PLYMOUTH Argyle Football Club today released details of the additional costs of the new Grandstand changes proposed by the Argyle Fans Trust Working Group.Akkeron’s professional team has estimated the incremental costs of the changes would be £2.62m or £1,200 per additional seat, as opposed to the £0.8m and £364 per seat suggested by the Working Group.
A response to the Working Group’s proposals has been provided to the Plymouth Argyle Supporters Board and is being published on their website.
Argyle owner and chairman James Brent said: “I thank the AFT Working Group again for their proposal.
“As a group of volunteers who, to my knowledge, have no experience of building similar structures, they have worked hard to find a way of adding more seats at a relatively low cost.
“However, rightly, in my view, sporting stadia are subject to detailed regulations to ensure both the safety of our fans (e.g. in relation to escape routes) and their comfort (e.g. kiosks and toilet facilities). To meet these requirements, the space required for, and the cost of, the additional seats is materially greater than the AFT Working Group have assumed.
“The challenges we face today are that we have a dilapidated grandstand; we are losing money; and, last season, we finished fourth from the bottom of the Football League.
“We hope that John Sheridan’s appointment as manager and the team he is building will address the last point but, on its own, this is not sustainable.

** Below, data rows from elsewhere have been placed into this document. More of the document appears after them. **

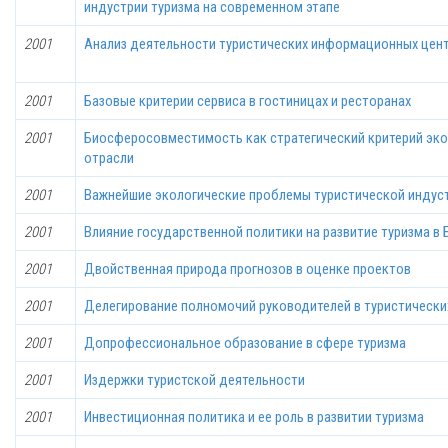
индустрии туризма на современном этапе
2001
Анализ деятельности туристических информационных цен
2001
Базовые критерии сервиса в гостиницах и ресторанах
2001
Биосферосовместимость как стратегический критерий эко
отрасли
2001
Важнейшие экологические проблемы туристической индус
2001
Влияние государственной политики на развитие туризма в 
2001
Двойственная природа прогнозов в оценке проектов
2001
Делегирование полномочий руководителей в туристических
2001
Допрофессиональное образование в сфере туризма
2001
Издержки туристской деятельности
2001
Инвестиционная политика и ее роль в развитии туризма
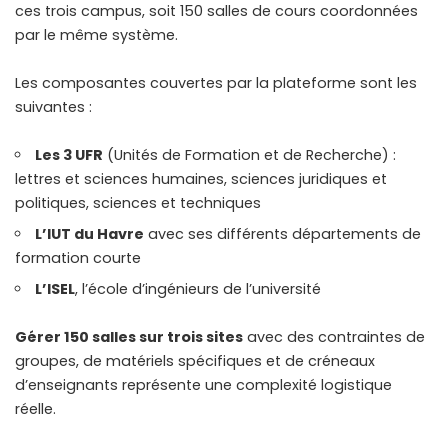
ces trois campus, soit 150 salles de cours coordonnées
par le même système.
Les composantes couvertes par la plateforme sont les
suivantes :
Les 3 UFR
(Unités de Formation et de Recherche) :
lettres et sciences humaines, sciences juridiques et
politiques, sciences et techniques
L’IUT du Havre
avec ses différents départements de
formation courte
L’ISEL
, l’école d’ingénieurs de l’université
Gérer 150 salles sur trois sites
avec des contraintes de
groupes, de matériels spécifiques et de créneaux
d’enseignants représente une complexité logistique
réelle.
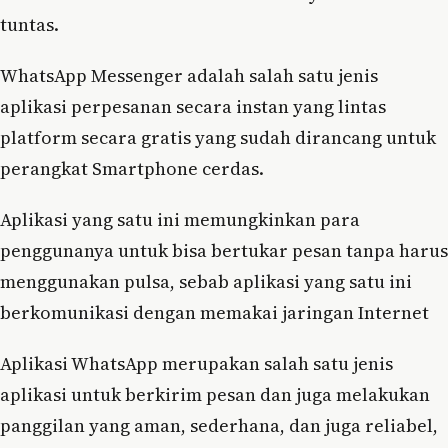
tuntas.
WhatsApp Messenger adalah salah satu jenis
aplikasi perpesanan secara instan yang lintas
platform secara gratis yang sudah dirancang untuk
perangkat Smartphone cerdas.
Aplikasi yang satu ini memungkinkan para
penggunanya untuk bisa bertukar pesan tanpa harus
menggunakan pulsa, sebab aplikasi yang satu ini
berkomunikasi dengan memakai jaringan Internet
Aplikasi WhatsApp merupakan salah satu jenis
aplikasi untuk berkirim pesan dan juga melakukan
panggilan yang aman, sederhana, dan juga reliabel,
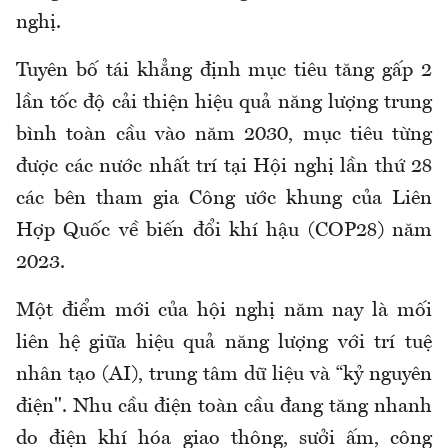
nghị.
Tuyên bố tái khẳng định mục tiêu tăng gấp 2
lần tốc độ cải thiện hiệu quả năng lượng trung
bình toàn cầu vào năm 2030, mục tiêu từng
được các nước nhất trí tại Hội nghị lần thứ 28
các bên tham gia Công ước khung của Liên
Hợp Quốc về biến đổi khí hậu (COP28) năm
2023.
Một điểm mới của hội nghị năm nay là mối
liên hệ giữa hiệu quả năng lượng với trí tuệ
nhân tạo (AI), trung tâm dữ liệu và “kỷ nguyên
điện". Nhu cầu điện toàn cầu đang tăng nhanh
do điện khí hóa giao thông, sưởi ấm, công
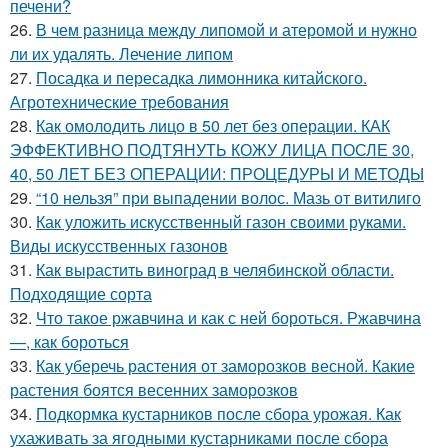
печени?
26.
В чем разница между липомой и атеромой и нужно
ли их удалять. Лечение липом
27.
Посадка и пересадка лимонника китайского.
Агротехнические требования
28.
Как омолодить лицо в 50 лет без операции. КАК
ЭФФЕКТИВНО ПОДТЯНУТЬ КОЖУ ЛИЦА ПОСЛЕ 30,
40, 50 ЛЕТ БЕЗ ОПЕРАЦИИ: ПРОЦЕДУРЫ И МЕТОДЫ
29.
“10 нельзя” при выпадении волос. Мазь от витилиго
30.
Как уложить искусственный газон своими руками.
Виды искусственных газонов
31.
Как вырастить виноград в челябинской области.
Подходящие сорта
32.
Что такое ржавчина и как с ней бороться. Ржавчина
—, как бороться
33.
Как уберечь растения от заморозков весной. Какие
растения боятся весенних заморозков
34.
Подкормка кустарников после сбора урожая. Как
ухаживать за ягодными кустарниками после сбора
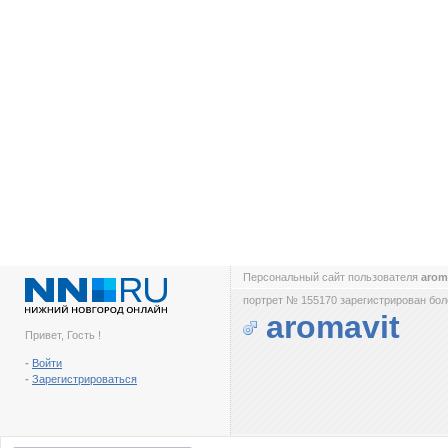
Персональный сайт пользователя
arom
портрет № 155170 зарегистрирован боле
aromavit
Привет, Гость !
-
Войти
-
Зарегистрироваться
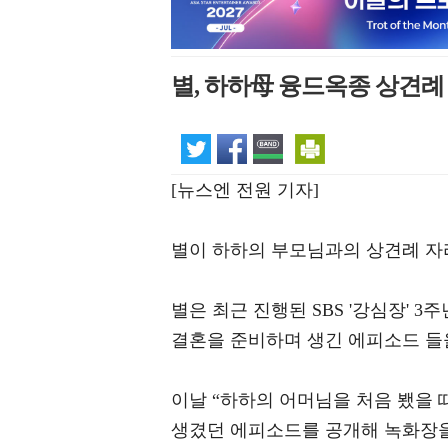
별, 하하母 융드옥종 상견례
[뉴스엔 전원 기자]
별이 하하의 부모님과의 상견례 자
별은 최근 진행된 SBS '강심장'
결혼을 준비하며 생긴 에피소드 들
이날 “하하의 어머님을 처음 뵀을 
생겼던 에피소드를 공개해 녹화장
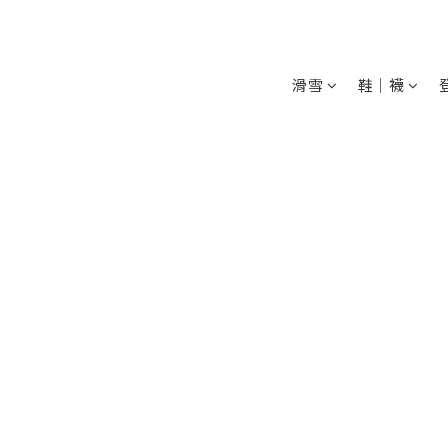
滑雪
鞋│襪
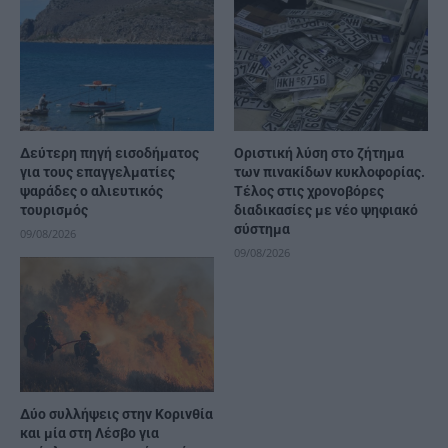
Δεύτερη πηγή εισοδήματος
Οριστική λύση στο ζήτημα
για τους επαγγελματίες
των πινακίδων κυκλοφορίας.
ψαράδες ο αλιευτικός
Τέλος στις χρονοβόρες
τουρισμός
διαδικασίες με νέο ψηφιακό
σύστημα
09/08/2026
09/08/2026
Δύο συλλήψεις στην Κορινθία
και μία στη Λέσβο για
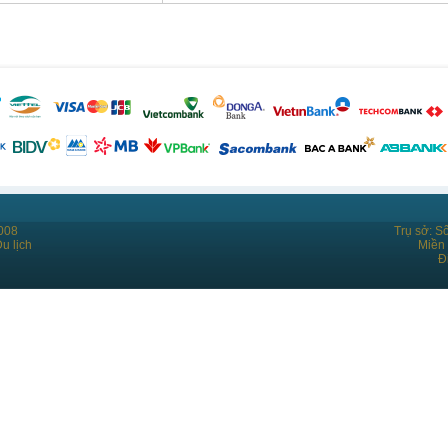
008
Trụ sở: S
u lịch
Miền
Đ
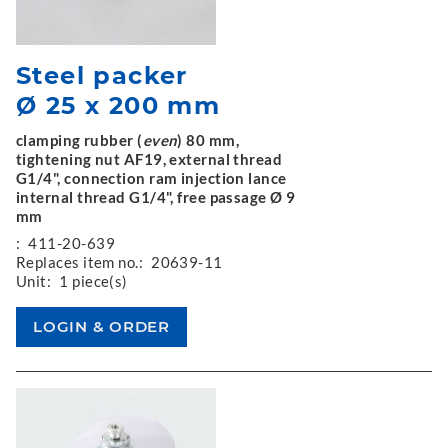
Steel packer
Ø 25 x 200 mm
clamping rubber (
even
) 80 mm,
tightening nut AF19, external thread
G1/4", connection ram injection lance
internal thread G1/4", free passage Ø 9
mm
:
411-20-639
Replaces item no.:
20639-11
Unit:
1 piece(s)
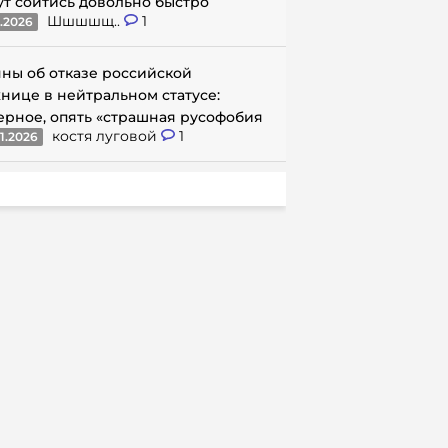
ут сойтись довольно быстро
Шшшшщ..
1
1.2026
ны об отказе российской
нице в нейтральном статусе:
ерное, опять «страшная русофобия
костя луговой
1
1.2026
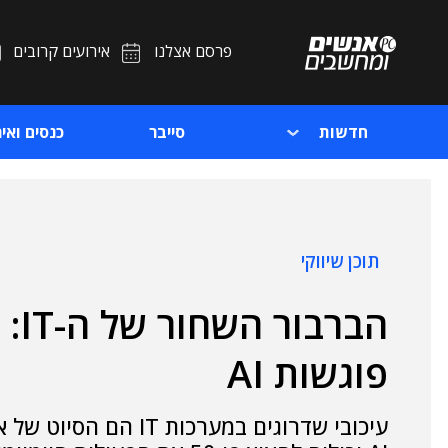
פרסם אצלנו
אירועים קרובים
חדשות
סייבר
כנסים ואיר
תוכן שיווקי
הבר
פוגשות AI
עיכובי שדרוגים במערכו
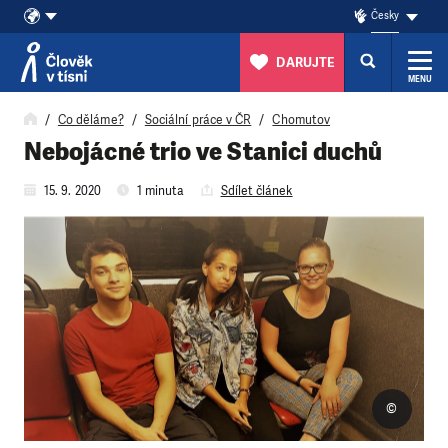
Česky
DARUJTE
MENU
Přeskočit na obsah
Co děláme?
Sociální práce v ČR
Chomutov
Nebojácné trio ve Stanici duchů
15. 9. 2020
1 minuta
Sdílet článek
©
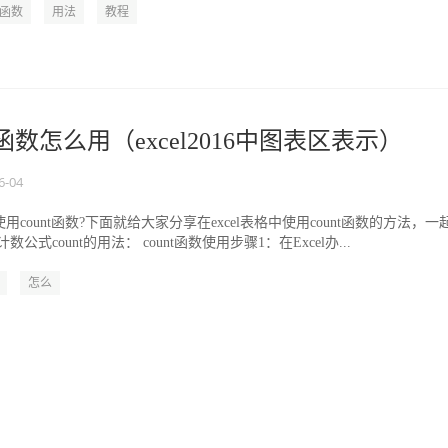
t函数
用法
教程
ount函数怎么用（excel2016中图表区表示）
6-04
使用count函数?下面就给大家分享在excel表格中使用count函数的方法，一
计数公式count的用法： count函数使用步骤1：在Excel办...
怎么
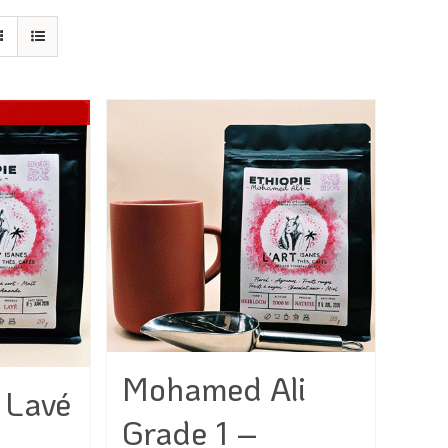
Mohamed Ali
 Lavé
Grade 1 –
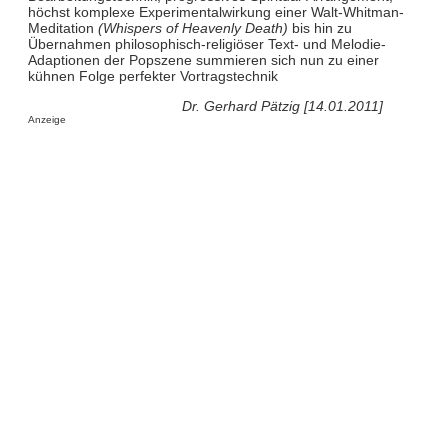
höchst komplexe Experimentalwirkung einer Walt-Whitman-
Meditation
(Whispers of Heavenly Death)
bis hin zu
Übernahmen philosophisch-religiöser Text- und Melodie-
Adaptionen der Popszene summieren sich nun zu einer
kühnen Folge perfekter Vortragstechnik
Dr. Gerhard Pätzig [14.01.2011]
Anzeige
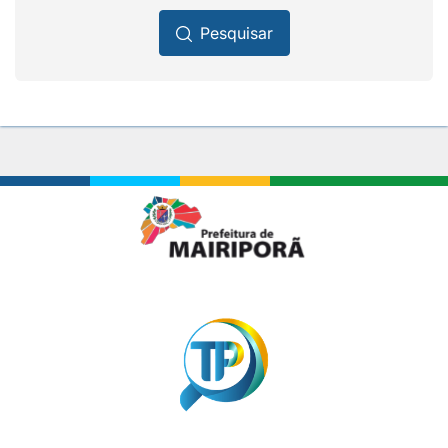
Pesquisar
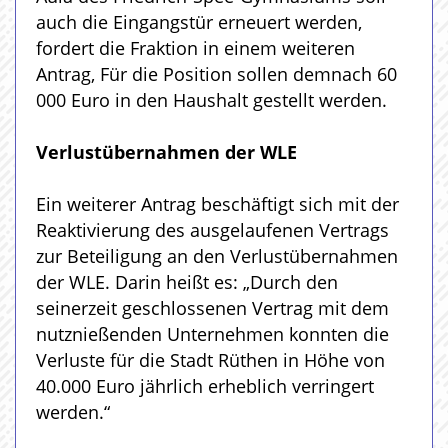
auch die Eingangstür erneuert werden,
fordert die Fraktion in einem weiteren
Antrag, Für die Position sollen demnach 60
000 Euro in den Haushalt gestellt werden.
Verlustübernahmen der WLE
Ein weiterer Antrag beschäftigt sich mit der
Reaktivierung des ausgelaufenen Vertrags
zur Beteiligung an den Verlustübernahmen
der WLE. Darin heißt es: „Durch den
seinerzeit geschlossenen Vertrag mit dem
nutznießenden Unternehmen konnten die
Verluste für die Stadt Rüthen in Höhe von
40.000 Euro jährlich erheblich verringert
werden.“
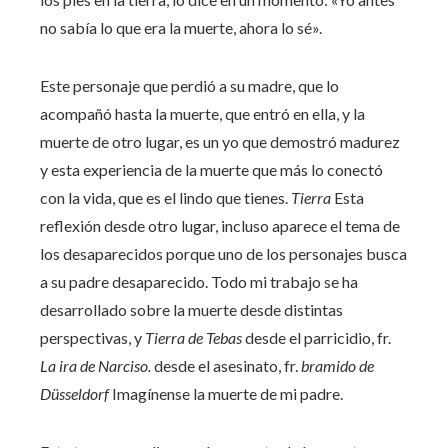
no sabía lo que era la muerte, ahora lo sé».
Este personaje que perdió a su madre, que lo
acompañó hasta la muerte, que entró en ella, y la
muerte de otro lugar, es un yo que demostró madurez
y esta experiencia de la muerte que más lo conectó
con la vida, que es el lindo que tienes.
Tierra
Esta
reflexión desde otro lugar, incluso aparece el tema de
los desaparecidos porque uno de los personajes busca
a su padre desaparecido. Todo mi trabajo se ha
desarrollado sobre la muerte desde distintas
perspectivas, y
Tierra de Tebas
desde el parricidio, fr.
La ira de Narciso.
desde el asesinato, fr.
bramido de
Düsseldorf
Imagínense la muerte de mi padre.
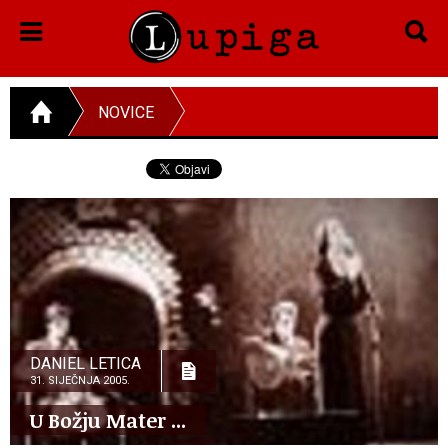
NOVICE
DANIEL LETICA
31. SIJEČNJA 2005.
U Božju Mater ...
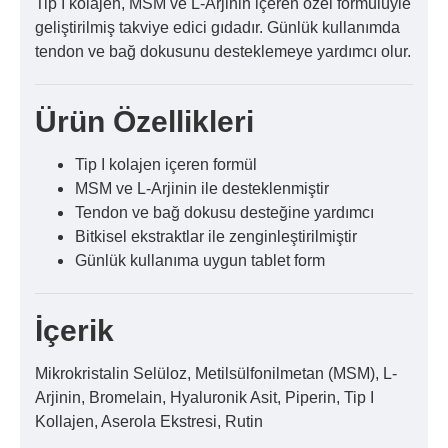
Tip I kolajen, MSM ve L-Arjinin içeren özel formülüyle
geliştirilmiş takviye edici gıdadır. Günlük kullanımda
tendon ve bağ dokusunu desteklemeye yardımcı olur.
Ürün Özellikleri
Tip I kolajen içeren formül
MSM ve L-Arjinin ile desteklenmiştir
Tendon ve bağ dokusu desteğine yardımcı
Bitkisel ekstraktlar ile zenginleştirilmiştir
Günlük kullanıma uygun tablet form
İçerik
Mikrokristalin Selüloz, Metilsülfonilmetan (MSM), L-
Arjinin, Bromelain, Hyaluronik Asit, Piperin, Tip I
Kollajen, Aserola Ekstresi, Rutin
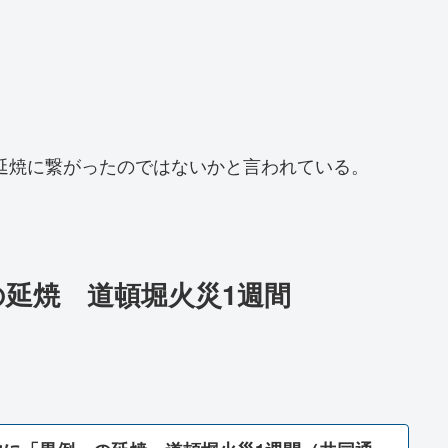
延焼に繋がったのではないかと言われている。
延焼 道頓堀火災1週間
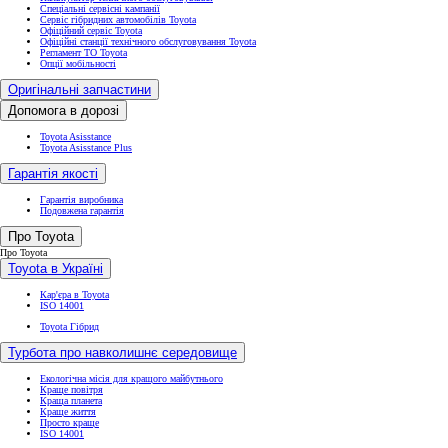
Спеціальні сервісні кампанії
Сервіс гібридних автомобілів Toyota
Офіційний сервіс Toyota
Офіційні станції технічного обслуговування Toyota
Регламент ТО Toyota
Опції мобільності
Оригінальні запчастини
Допомога в дорозі
Toyota Asisstance
Toyota Asisstance Plus
Гарантія якості
Гарантія виробника
Подовжена гарантія
Про Toyota
Про Toyota
Toyota в Україні
Кар'єра в Toyota
ISO 14001
Toyota Гібрид
Турбота про навколишнє середовище
Екологічна місія для кращого майбутнього
Краще повітря
Краща планета
Краще життя
Просто краще
ISO 14001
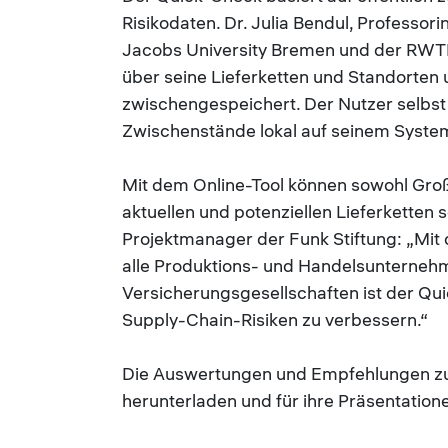
Risikodaten. Dr. Julia Bendul, Professor
Jacobs University Bremen und der RWTH 
über seine Lieferketten und Standorten 
zwischengespeichert. Der Nutzer selbst 
Zwischenstände lokal auf seinem Syste
Mit dem Online-Tool können sowohl Groß
aktuellen und potenziellen Lieferketten
Projektmanager der Funk Stiftung: „Mit
alle Produktions- und Handelsunternehme
Versicherungsgesellschaften ist der Qu
Supply-Chain-Risiken zu verbessern.“
Die Auswertungen und Empfehlungen zur
herunterladen und für ihre Präsentation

The new grandstand needs to help address these challenges in a sustainable manner – and, in our view, it will, providing high-quality hospitality for our fans and additional revenue to take us back up the leagues.
“Based on current averages, 60% of Home Park’s proposed capacity each match is empty and only 40% occupied. We really do not need additional seats now, or in the short-term. We need to improve our performances and attract more supporters to attend matches in better-quality facilities. We need to generate additional income to do this.
“We are all hoping that, in the medium-term, we will compete again at the top of the Championship and that the most popular games when we are winning will be a sell-out: having Home Park full again at the top of the Championship is a quality problem.
“We can increase the capacity to more than 20,000 simply, quickly and economically. Engineers at BDP – one of the UK’s largest architectural practices, along with other members of the consultant team – have investigated, confirmed and costed this, and the AFT WG are encouraged to properly consider how this would be achieved (much of the work is pre-fabricated offsite and one lane to/from the car-park is closed out of season to assemble). Building seats that we can fill regularly makes good economic sense for the club; building seats that remain empty makes no sense at all.
“We will, however, review the possibility of adding around 200 seats – increasing the grandstand capacity to around 5,000 and the initial stadium capacity to the region of 18,000 – by reducing the depth to current proposed levels of seating.
“It is also conceivable that Argyle will at some point get promoted to the Premier League for the first time in its 126-year history and we may then have regular demand that exceeds 20,000.
“Does this scenario worry me? No! It is a really high-quality problem that we all dream of. We would need to look at more radical solutions but, armed with £60-70m a year of TV money and demand for seats that was regularly greater than our capacity, these radical solutions become credible solutions.
“The proposed £10m new grandstand does show ambition for our club, but deliverable ambition.
“Dreaming about the Premier League and crowds in excess of what we have achieved in modern history is good, but we must not let the dreams get in the way of dealing effectively and sustainably with current challenges so that we have some chance of the dreams becoming a reality.
“The Board and I wish all Greens a good summer break and we look forward to a successful season next year.”